‘Gevangenen in kartonnen dozen’, zo ziet Harm Stevens, conservator van het Rijksmuseum, de gekleurde strikjes, de affiches en de fotoalbums die hij op een lange tafel in het Nationaal Archief in Den Haag heeft uitgestald. Hij gaat ze bevrijden. Voor eventjes tenminste, als ze onderdeel worden van de tentoonstelling die hij voorbereidt voor najaar 2021. Nu zijn ze kort te zien op een open dag in het kader van het grote wetenschappelijke onderzoek naar de gebeurtenissen in Indonesië tussen 1945-1950.
Alles op tafel komt uit het archief van de NEFIS, de Netherlands Forces Intelligence Service, de militaire inlichtingendienst die vanaf 1942 in Australië operationeel was onder leiding van de latere generaal Spoor. Vanaf najaar 1945 was de dienst actief in Indonesië. Het archief bevat heel veel in beslag genomen spullen – van Indonesiërs. Het is in feite oorlogsbuit. De waarde in geld is vaak gering, maar de emotionele waarde kan oneindig groot zijn.
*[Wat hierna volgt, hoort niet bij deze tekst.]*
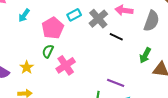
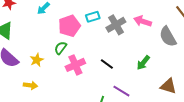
gray semicircle: (151, 21) -> (168, 37), turned 120
black line: (116, 37) -> (107, 64), moved
green arrow: (145, 55) -> (143, 63), moved

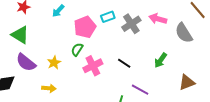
brown triangle: (168, 86) -> (187, 82), turned -36

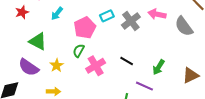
green triangle: (20, 35) -> (38, 41), moved
green arrow: (161, 60) -> (159, 67), moved

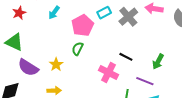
green triangle: (38, 41) -> (14, 42), moved
pink cross: (96, 66) -> (108, 72), moved, turned -30

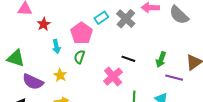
red star: (19, 13) -> (44, 24), moved
cyan arrow: (54, 13) -> (56, 46), moved, turned -40
pink cross: (108, 72) -> (113, 77), turned 30
purple line: (145, 81) -> (174, 78), moved

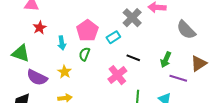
gray semicircle: (179, 15) -> (186, 30), moved
cyan rectangle: (101, 18) -> (113, 37), moved
red star: (44, 24) -> (40, 28), moved

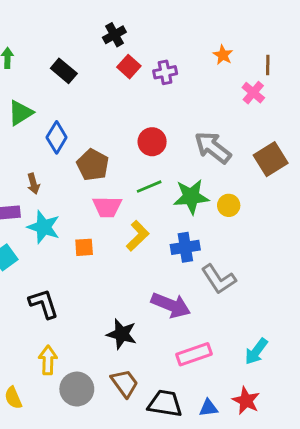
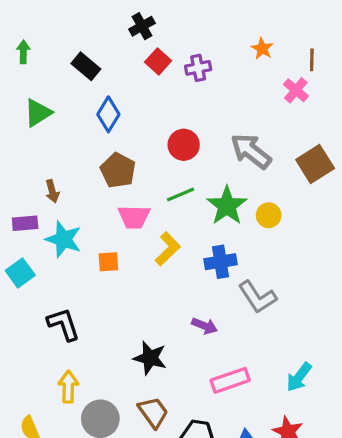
blue diamond: (57, 137) -> (108, 114), moved
green star: (191, 197) -> (227, 206), turned -30
purple arrow: (171, 305) -> (204, 326), size x0.6

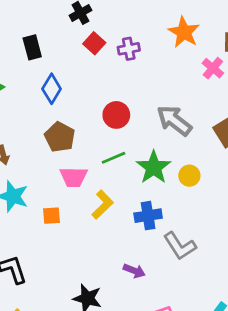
orange star: (262, 49) -> (184, 32), size x1.6
black rectangle: (86, 66) -> (32, 47), turned 35

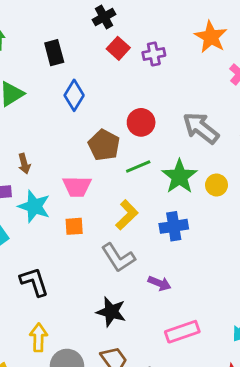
brown pentagon: (60, 137) -> (104, 145), moved
pink trapezoid: (74, 177) -> (77, 186), moved
gray L-shape: (180, 246) -> (118, 258), moved

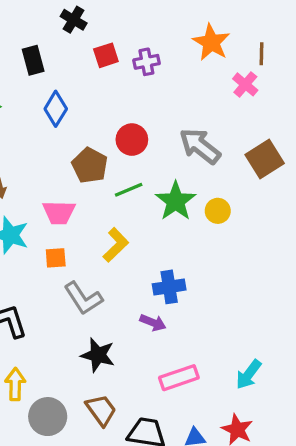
black cross: (104, 17) -> (74, 20), moved, turned -30
red square: (118, 48) -> (106, 55), turned 30
blue cross: (174, 226) -> (169, 287), moved
gray L-shape: (118, 258) -> (83, 298), moved

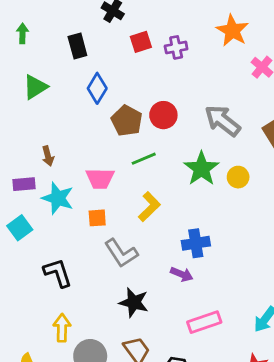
brown pentagon: (90, 165) -> (127, 121), moved
green line: (129, 190) -> (144, 159), moved

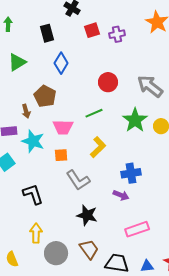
brown pentagon: (127, 121) -> (45, 96), moved

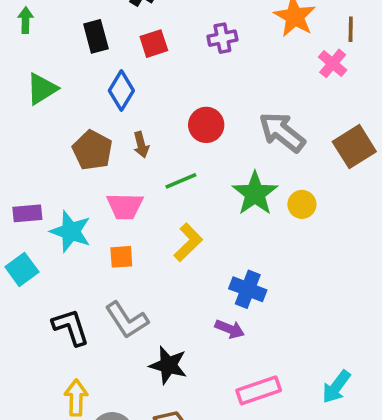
red square: (92, 30) -> (154, 44), moved
brown arrow: (26, 111) -> (141, 145), moved
blue cross: (131, 173) -> (248, 289), turned 30
gray L-shape: (78, 180) -> (127, 320), moved

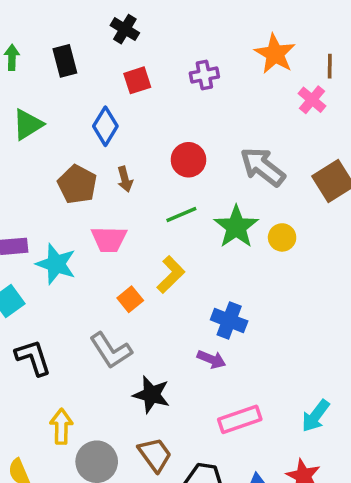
black rectangle: (96, 36) -> (65, 61), moved
green line: (181, 181) -> (181, 214), moved
orange square: (121, 257) -> (130, 299), moved, turned -35
black L-shape: (71, 327) -> (33, 358), moved

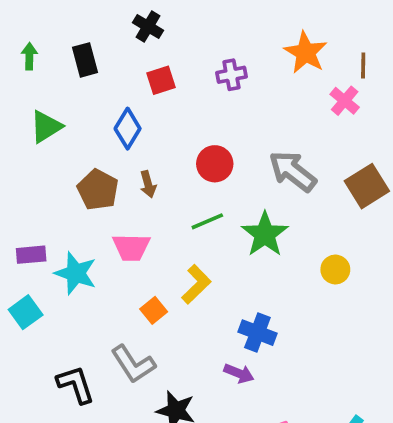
yellow circle: (282, 237) -> (335, 269), moved
black L-shape: (33, 358) -> (76, 384), moved

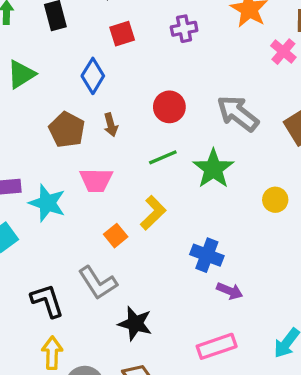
purple arrow: (239, 373) -> (230, 291), moved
Neem het fotoalbum van Rosihan Anwar, in beslag genomen in 1946. Anwar werkt als redacteur voor kranten van de jonge Republik Indonesia en groeit later uit tot een van de meest gerespecteerde journalisten van Indonesië. Hij overleed acht jaar geleden. Zijn fotoalbum bevat vele familiekiekjes. Eind 2009 kwam hij het in Nederland bekijken, ik heb dat toen gefilmd. En hem gevraagd of hij het niet mee naar huis wilde nemen. ‘Natuurlijk’, antwoordde hij, ‘ik wil graag aan mijn kinderen en kleinkinderen laten zien hoe mijn jeugd was’. Maar meenemen, dat kon niet. Het album hoort bij het NEFIS archief en is ‘eigendom van de Staat der Nederlanden’. Dat kan niet zomaar worden meegegeven, aldus de Rijksarchivaris van toen.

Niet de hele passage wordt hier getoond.